Below you can find a lab setup which suffices for the second option. Currently, linklocals must be created with the name syntax <nic>/ll: this can be done using, e.g., pfexec ipadm create-addr igb0/ll -T addrconf. The benchmark defaults to using the NICs igb0 and igb1, and can be overridden to match your setup using the --underlay-nics option. E.g., when testing over a Chelsio NIC --underlay-nics cxgbe0 cxgbe1 will select these devices and use the link-local addresses cxgbe0/ll and cxgbe1/ll. Additionally, MTUs should be set to 9000 for physical underlay links.

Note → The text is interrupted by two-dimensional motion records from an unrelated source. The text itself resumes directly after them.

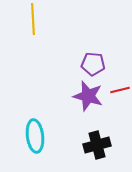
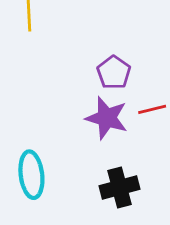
purple pentagon: (93, 64) -> (114, 73), turned 30

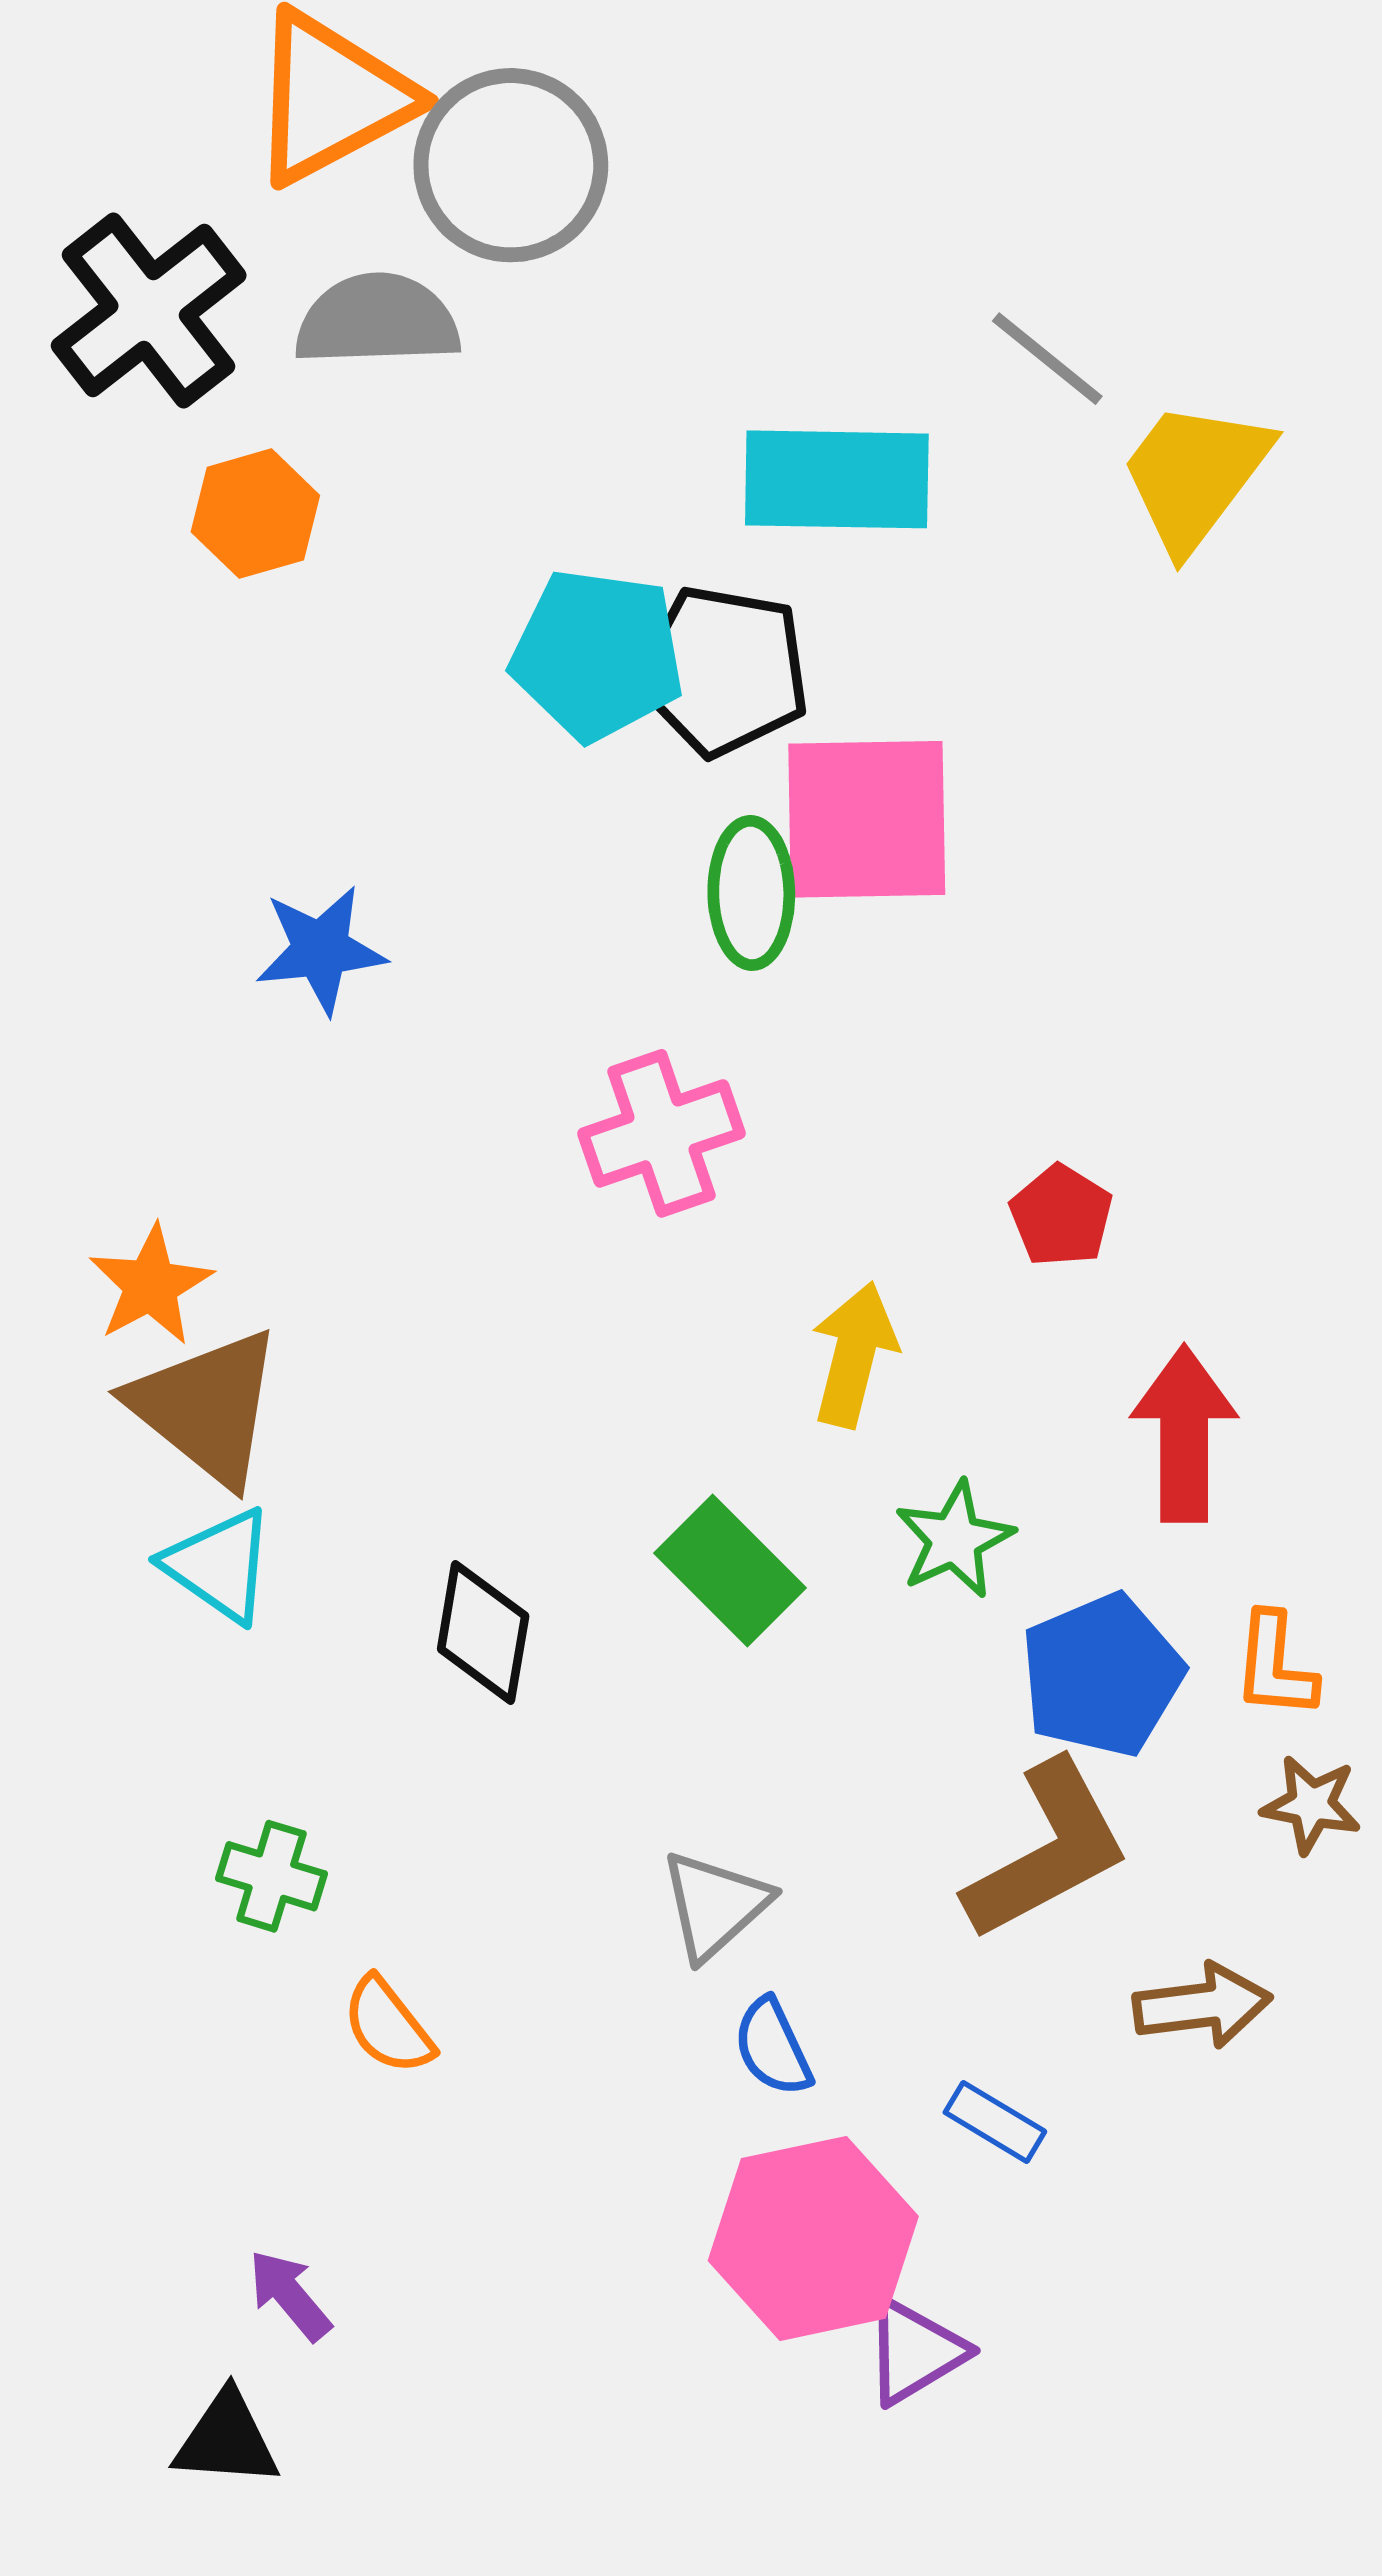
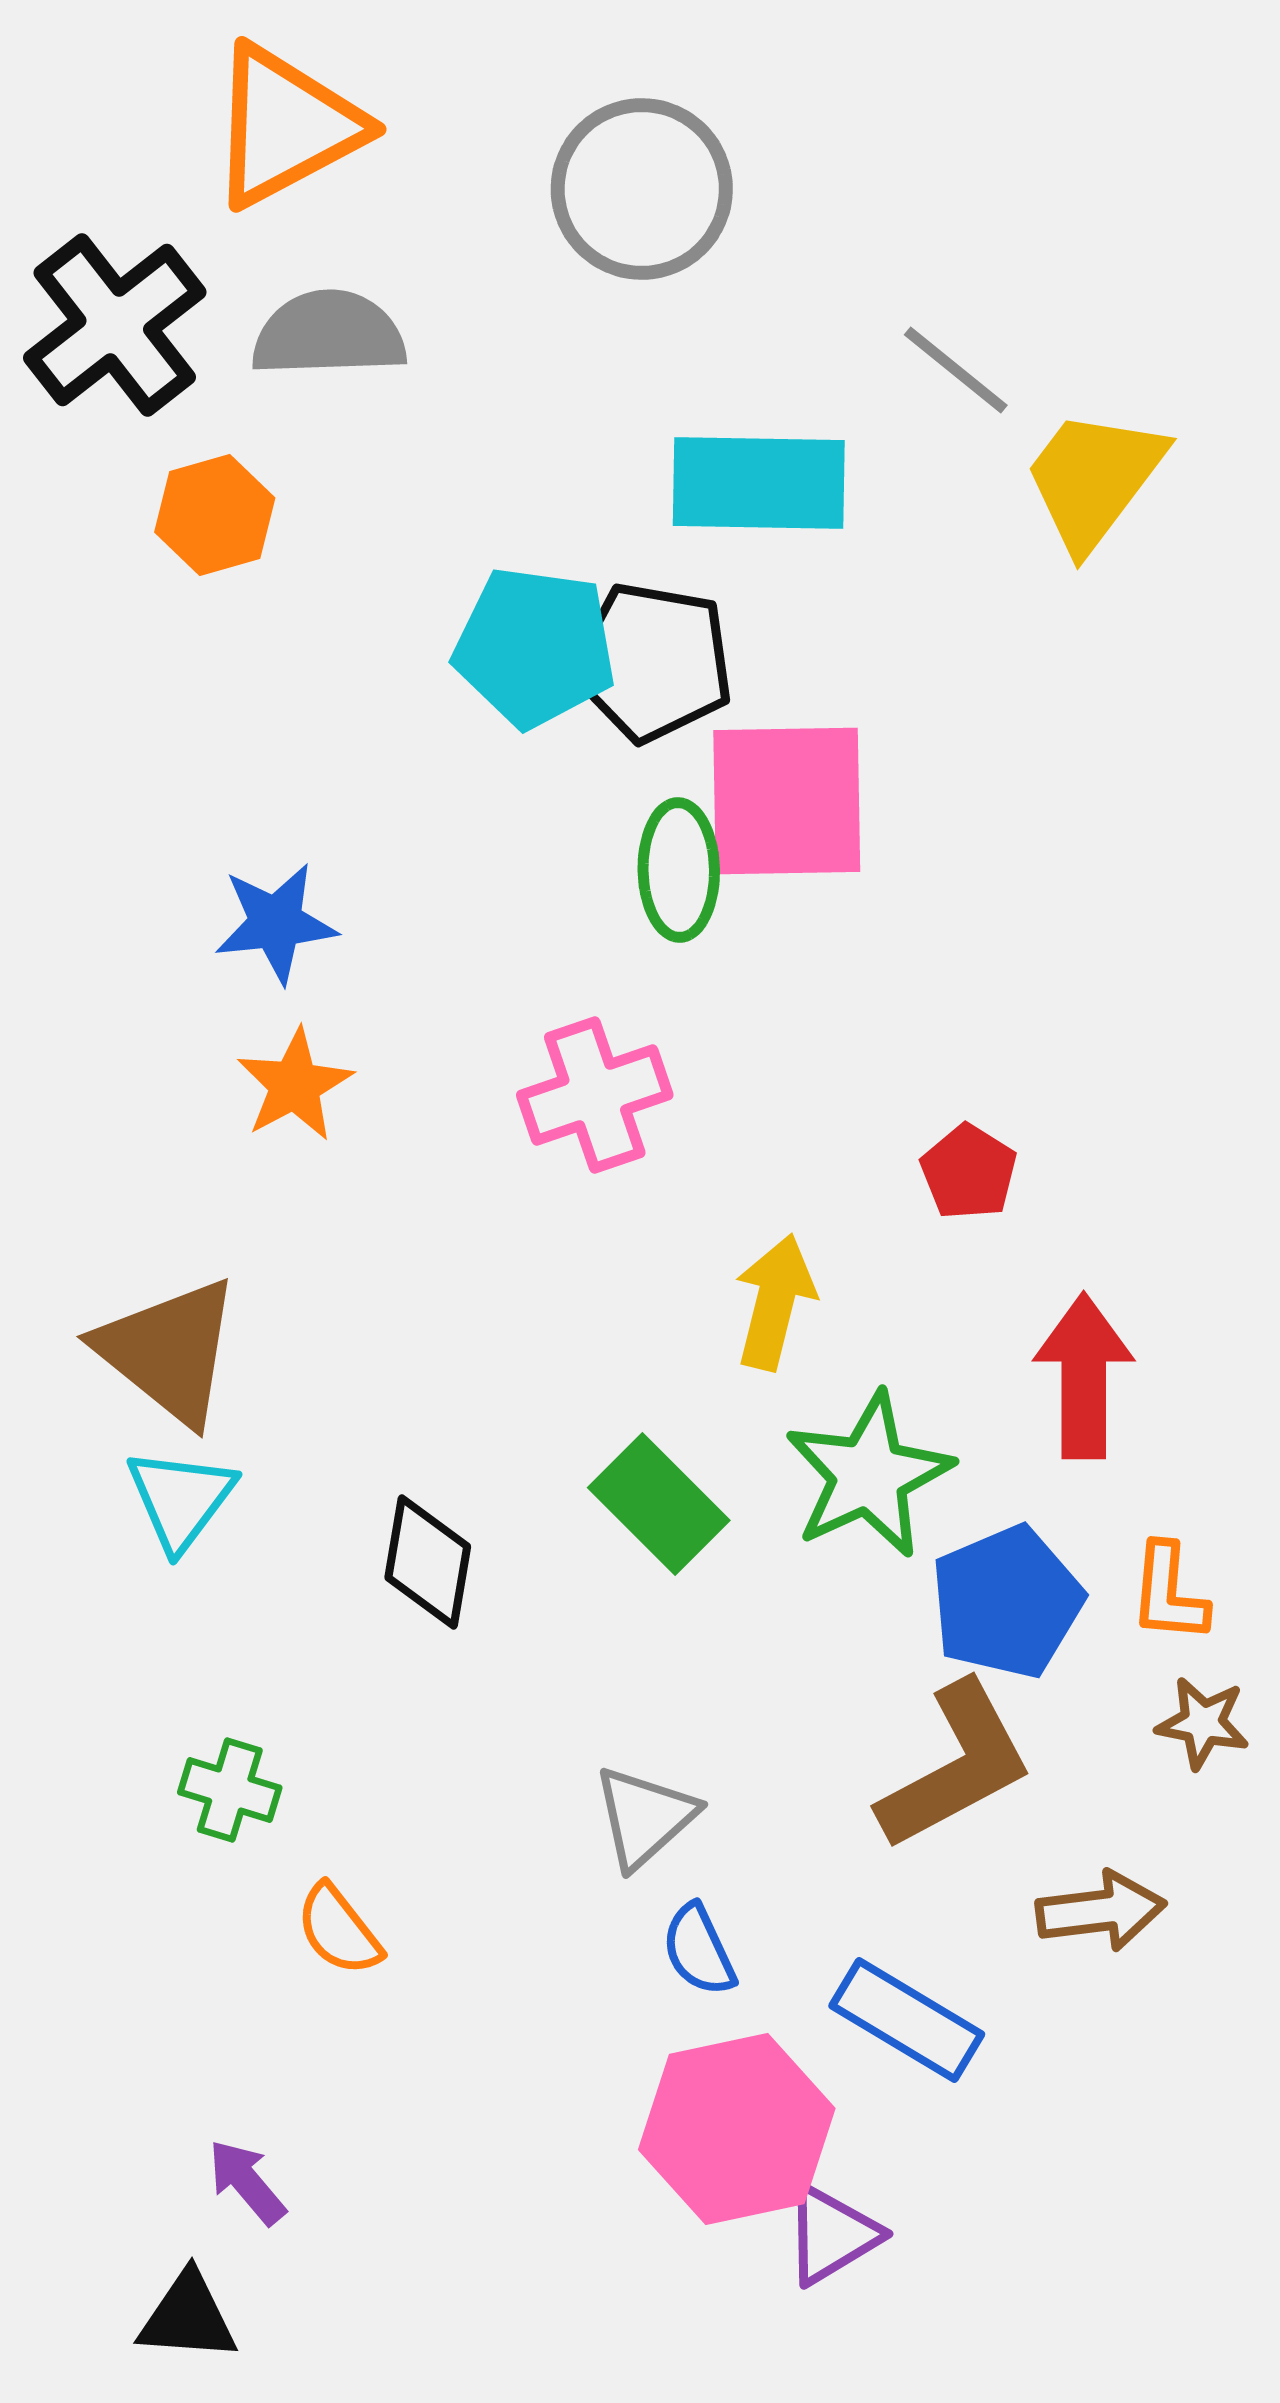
gray circle: (511, 165) -> (642, 189), moved
orange star: (151, 1285) -> (295, 1085), moved
green star: (954, 1540) -> (869, 1475), size x1.5
cyan triangle: (219, 1565) -> (181, 1499), turned 32
blue rectangle: (995, 2122) -> (907, 2020), size x1.6

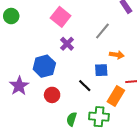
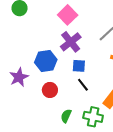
purple cross: (67, 44) -> (71, 42), size x1.5
blue square: (101, 70) -> (79, 66), moved

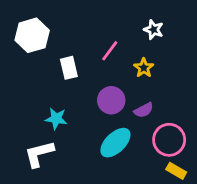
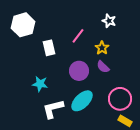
purple semicircle: (144, 110) -> (103, 67), moved, turned 72
white L-shape: (39, 154) -> (53, 109), moved

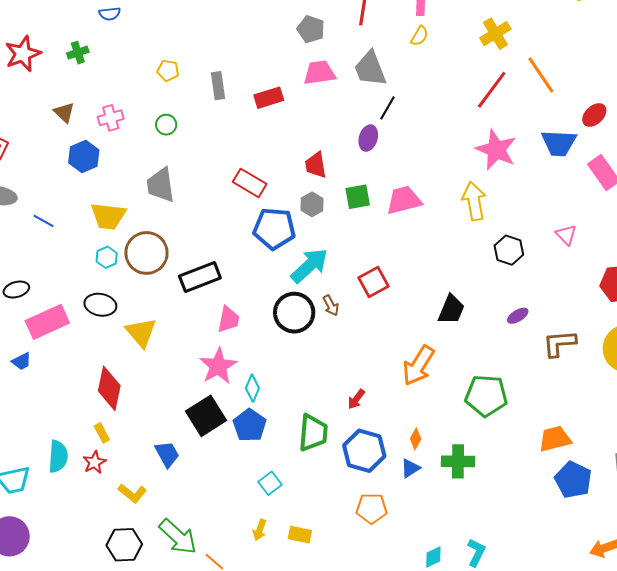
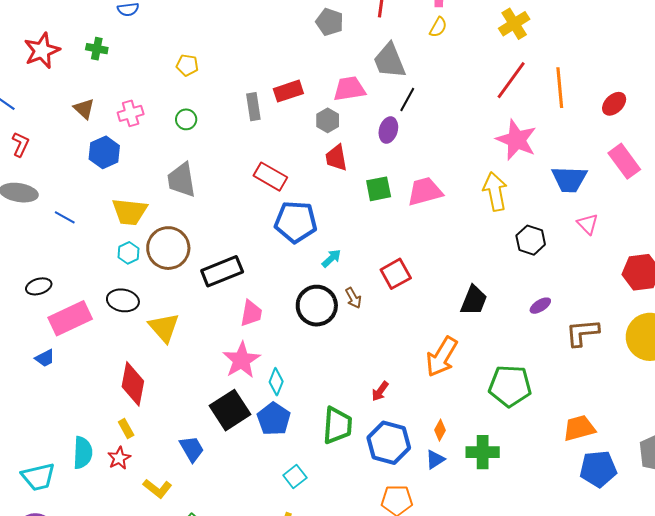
green cross: (78, 53) -> (97, 49), turned 30
pink trapezoid: (319, 73) -> (349, 89), moved
orange line: (541, 75) -> (560, 88), moved, turned 30
gray rectangle: (218, 86) -> (253, 107), moved
blue trapezoid: (559, 143) -> (569, 179), moved
gray hexagon: (312, 204) -> (328, 120), moved
cyan arrow: (309, 266) -> (331, 258), size x0.5
blue pentagon: (573, 480) -> (598, 469), turned -30

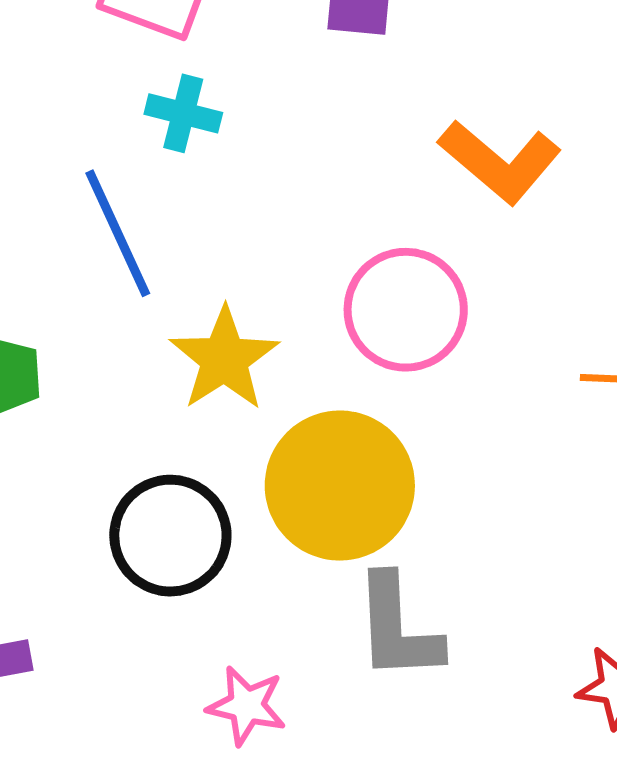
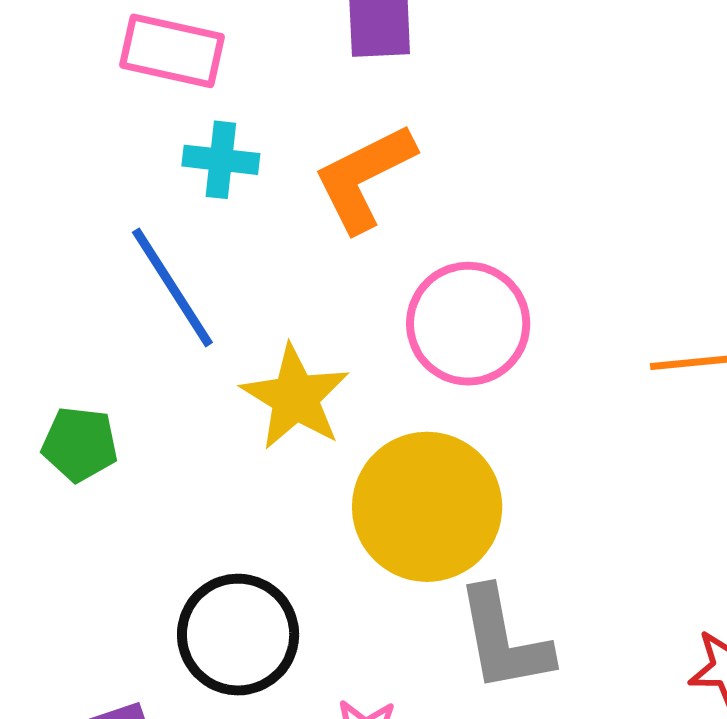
orange L-shape: (500, 162) -> (364, 178), moved, turned 121
black circle: (170, 536) -> (238, 635), moved

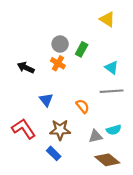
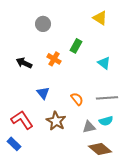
gray circle: (60, 44) -> (43, 24), moved
gray line: (112, 91) -> (107, 98), moved
brown star: (60, 130) -> (56, 121), turned 30
blue rectangle: (54, 153) -> (14, 144), moved

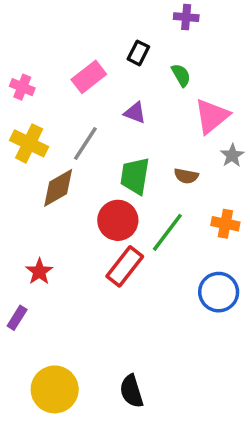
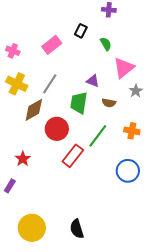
purple triangle: (135, 113) -> (93, 81), moved
red circle: (118, 220) -> (57, 129), moved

fe80::a236:9fff:fe0c:2586            fe80::a236:9fff:fe0c:25b6
fe80::a236:9fff:fe0c:2587            fe80::a236:9fff:fe0c:25b7
            ┌─────────────────────────────────────┐
            │                                     │
            │         ┌─────────────────┐         │
            │         │                 │         │
       igb0┌┴┐       ┌┴┐igb1       igb1┌┴┐       ┌┴┐igb0
         ╔═╩═╩═══════╩═╩═╗           ╔═╩═╩═══════╩═╩═╗
         ║ cargo kbench  ║░          ║ cargo kbench  ║░
         ║    remote     ║░          ║    server     ║░
         ║ 10.0.125.173  ║░          ║               ║░
         ╚══════╦═╦══════╝░          ╚══════╦═╦══════╝░
          ░░░░░░░│░░░░░░░░░           ░░░░░░░│░░░░░░░░░
  10.0.147.187/8                               10.0.125.173/8
                 │      ┌ ─ ─ ─ ─ ─ ┐        │
                          Lab/Home
                 └ ─ ─ ▶│  Network  │◀ ─ ─ ─ ┘
                         ─ ─ ─ ─ ─ ─

Connecting igb0<→igb0, etc., is not a requirement, as NDP tables are inspected for inserting underlay network routes.

In both scenarios, the benchmark harness will run iperf in client-to-server and server-to-client modes, and will record periodic stack information and timings using dtrace. These are converted into flamegraphs and timing data for further analysis by criterion.

In-situ measurement

The kernel module benchmark harness can be moved onto a gimlet or other development system for measurement. The path to the binary can be found using the command:

cargo bench --package opte-bench \
  --no-run --message-format json-render-diagnostics \
  | jq -r -s "map( \
      select(.reason==\"compiler-artifact\") \
      | select( \
          .target.kind\
          | map_values(.==\"bench\") \
          | any \
      ) \
      | select(.target.name==\"xde\") \
  ) | map(.executable)"

Once the binary is moved onto the global zone of a target machine, measurements can be taken using xde in-situ. On a gimlet we add the -d flag as we do not have access to flamegraph. This places captured stacks into the xde-bench folder.

$ ./xde in-situ expt-name -d
# ...
exit

$ ls -R xde-bench
xde-bench:
expt-name

xde-bench/expt-name:
histos.out  raw.stacks

Measured data in xde-bench can be moved and processed into flamegraphs and histograms on any development machine using the command ./xde in-situ expt-name -c none.